Record set section start

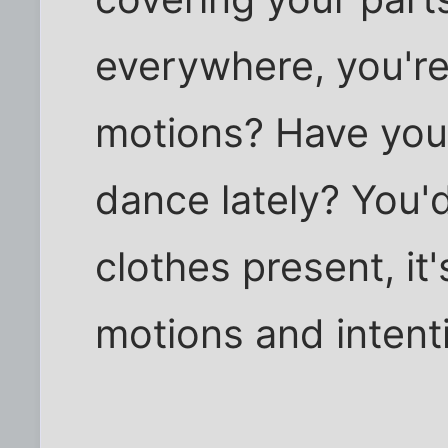
everywhere, you're 
motions? Have you 
dance lately? You'd
clothes present, it
motions and intent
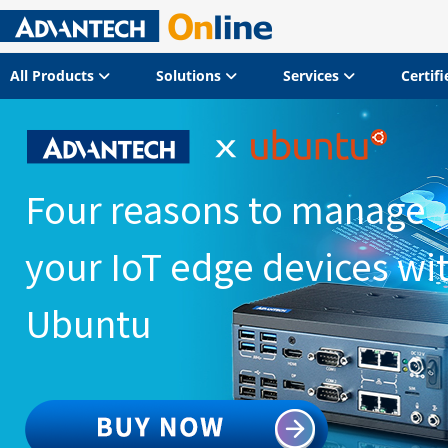
All Products
Solutions
Services
Certif
Four reasons to manage
your IoT edge devices wi
Ubuntu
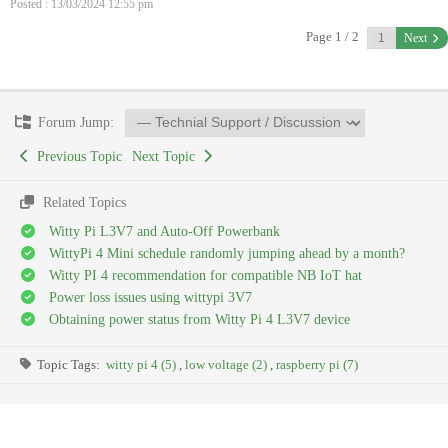
Posted : 13/03/2024 12:55 pm
Page 1 / 2
Next
Forum Jump:
Previous Topic
Next Topic
Related Topics
Witty Pi L3V7 and Auto-Off Powerbank
WittyPi 4 Mini schedule randomly jumping ahead by a month?
Witty PI 4 recommendation for compatible NB IoT hat
Power loss issues using wittypi 3V7
Obtaining power status from Witty Pi 4 L3V7 device
Topic Tags:
witty pi 4 (5)
,
low voltage (2)
,
raspberry pi (7)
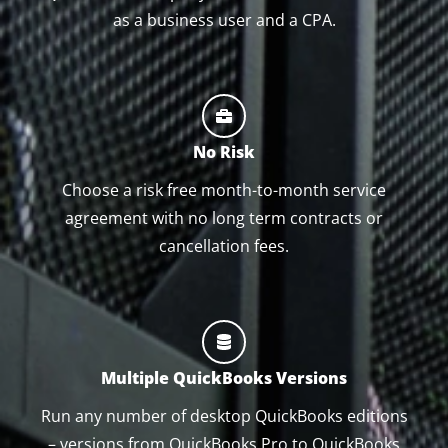
as a business user and a CPA.
No Risk
Choose a risk free month-to-month service
agreement with no long term contracts or
cancellation fees.
Multiple QuickBooks Versions
Run any number of desktop QuickBooks editions
– versions from QuickBooks Pro to QuickBooks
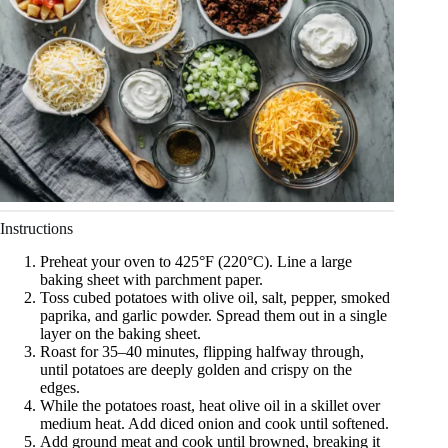
Instructions
Preheat your oven to 425°F (220°C). Line a large
baking sheet with parchment paper.
Toss cubed potatoes with olive oil, salt, pepper, smoked
paprika, and garlic powder. Spread them out in a single
layer on the baking sheet.
Roast for 35–40 minutes, flipping halfway through,
until potatoes are deeply golden and crispy on the
edges.
While the potatoes roast, heat olive oil in a skillet over
medium heat. Add diced onion and cook until softened.
Add ground meat and cook until browned, breaking it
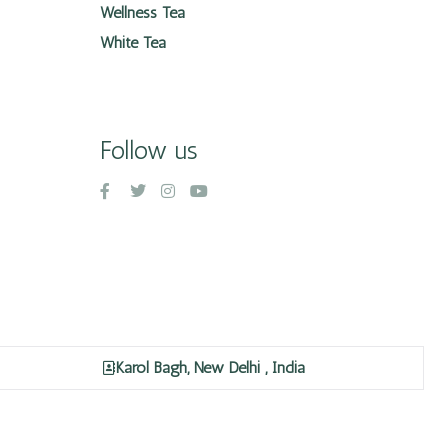
Wellness Tea
White Tea
Follow us
Karol Bagh, New Delhi , India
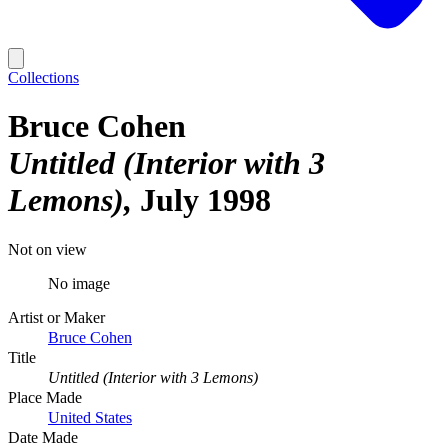
Collections
Bruce Cohen
Untitled (Interior with 3
Lemons)
July 1998
Not on view
No image
Artist or Maker
Bruce Cohen
Title
Untitled (Interior with 3 Lemons)
Place Made
United States
Date Made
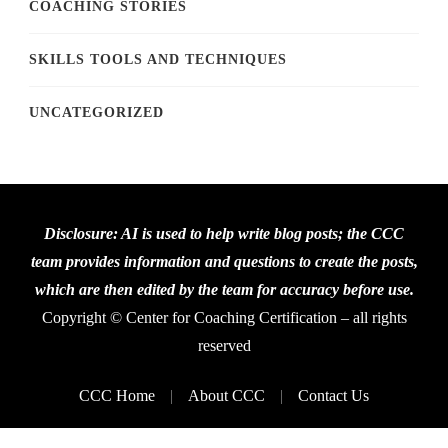
COACHING STORIES
SKILLS TOOLS AND TECHNIQUES
UNCATEGORIZED
Disclosure: AI is used to help write blog posts; the CCC
team provides information and questions to create the posts,
which are then edited by the team for accuracy before use.
Copyright © Center for Coaching Certification – all rights
reserved
CCC Home
About CCC
Contact Us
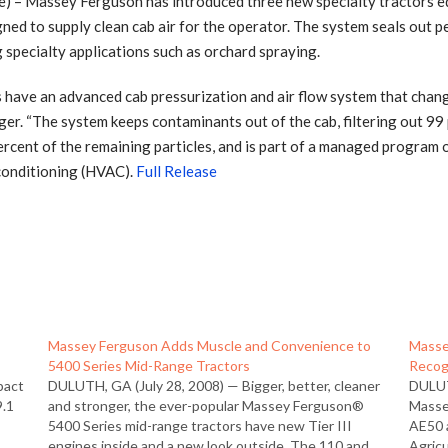
– Massey Ferguson has introduced three new specialty tractors e
gned to supply clean cab air for the operator. The system seals out pe
 specialty applications such as orchard spraying.
ve an advanced cab pressurization and air flow system that changes
 “The system keeps contaminants out of the cab, filtering out 99 pe
rcent of the remaining particles, and is part of a managed program of
 conditioning (HVAC).
Full Release
e
Massey Ferguson Adds Muscle and Convenience to
Masse
5400 Series Mid-Range Tractors
Recog
pact
DULUTH, GA (July 28, 2008) — Bigger, better, cleaner
DULUT
9.1
and stronger, the ever-popular Massey Ferguson®
Masse
5400 Series mid-range tractors have new Tier III
AE50 
engines inside and a new look outside. The 110 and
Agricu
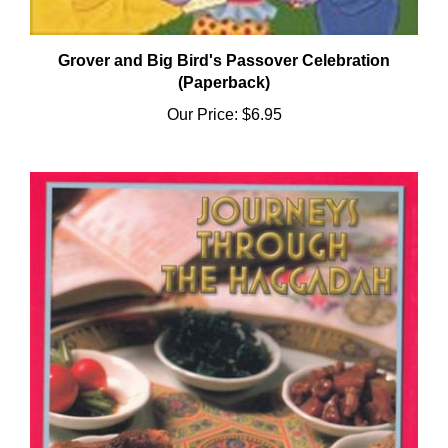
Grover and Big Bird's Passover Celebration
(Paperback)
Our Price:
$6.95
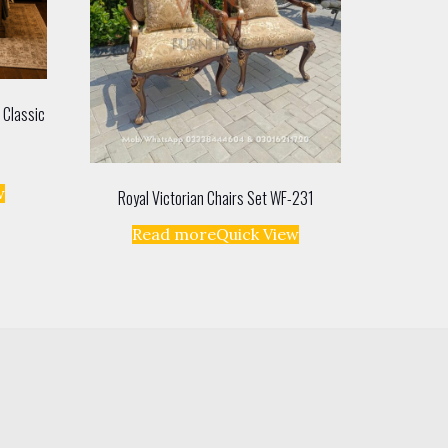
 Classic
w
Royal Victorian Chairs Set WF-231
Read more
Quick View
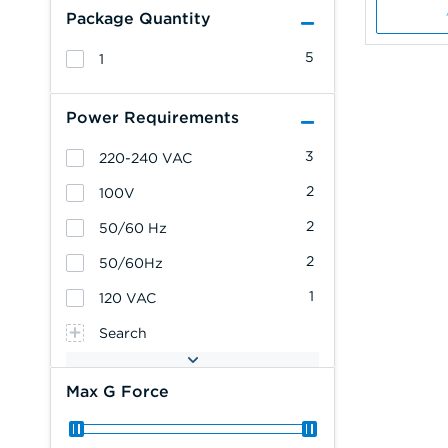
Package Quantity
5
1
Power Requirements
3
220-240 VAC
2
100V
2
50/60 Hz
2
50/60Hz
1
120 VAC
Search
Max G Force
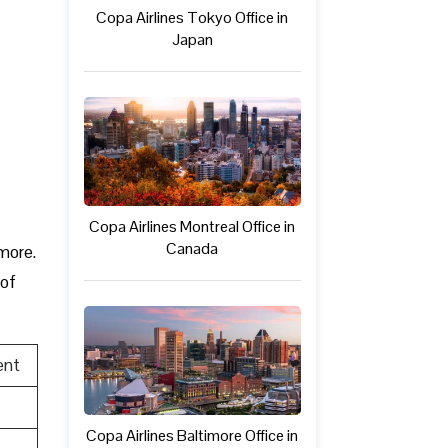
Copa Airlines Tokyo Office in
Japan
Copa Airlines Montreal Office in
Canada
 more.
 of
ent
Copa Airlines Baltimore Office in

Record set section end

**What is expected:** Wherever a line in the data above holds the word "Massey", copy that line.

**Exercise result:**
– Massey Ferguson has introduced three new specialty tractors e
Massey Ferguson Adds Muscle and Convenience to
and stronger, the ever-popular Massey Ferguson®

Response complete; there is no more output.